* [Task prompt]: Which lines of the records contain the word "There"? Show each of them.
*** Data records Section Begins ***
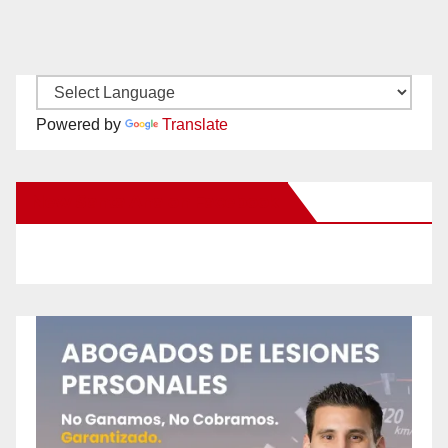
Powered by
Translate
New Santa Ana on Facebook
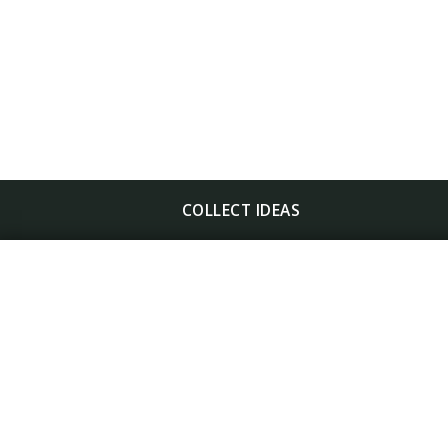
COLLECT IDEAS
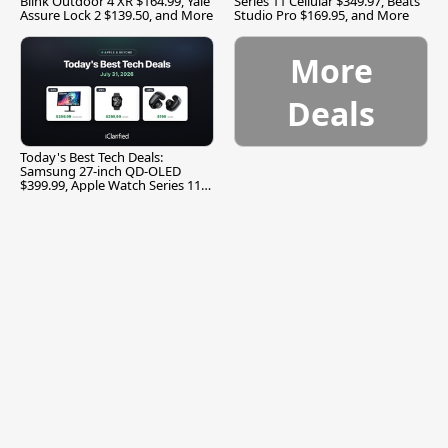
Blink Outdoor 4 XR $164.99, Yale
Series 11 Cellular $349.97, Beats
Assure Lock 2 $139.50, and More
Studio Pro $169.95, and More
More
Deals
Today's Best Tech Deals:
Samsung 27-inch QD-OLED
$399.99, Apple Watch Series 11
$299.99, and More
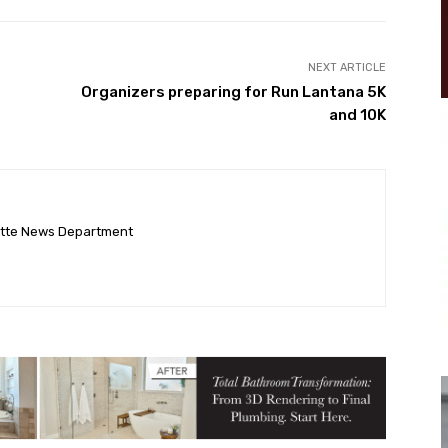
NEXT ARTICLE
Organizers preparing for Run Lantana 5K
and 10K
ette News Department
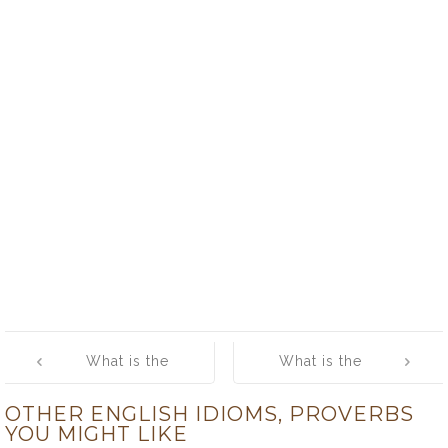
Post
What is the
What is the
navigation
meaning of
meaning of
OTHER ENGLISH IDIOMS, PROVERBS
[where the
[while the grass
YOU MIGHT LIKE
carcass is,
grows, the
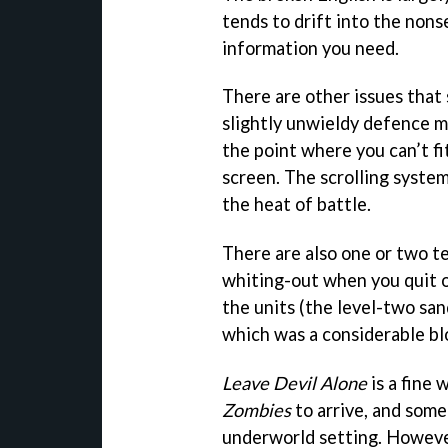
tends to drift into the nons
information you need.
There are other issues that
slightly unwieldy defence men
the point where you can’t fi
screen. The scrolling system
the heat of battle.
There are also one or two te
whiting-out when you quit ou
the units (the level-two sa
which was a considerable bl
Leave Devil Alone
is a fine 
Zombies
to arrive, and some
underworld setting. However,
*** Data records Section Ends ***
* [Response area]:
There are other issues that
There are also one or two te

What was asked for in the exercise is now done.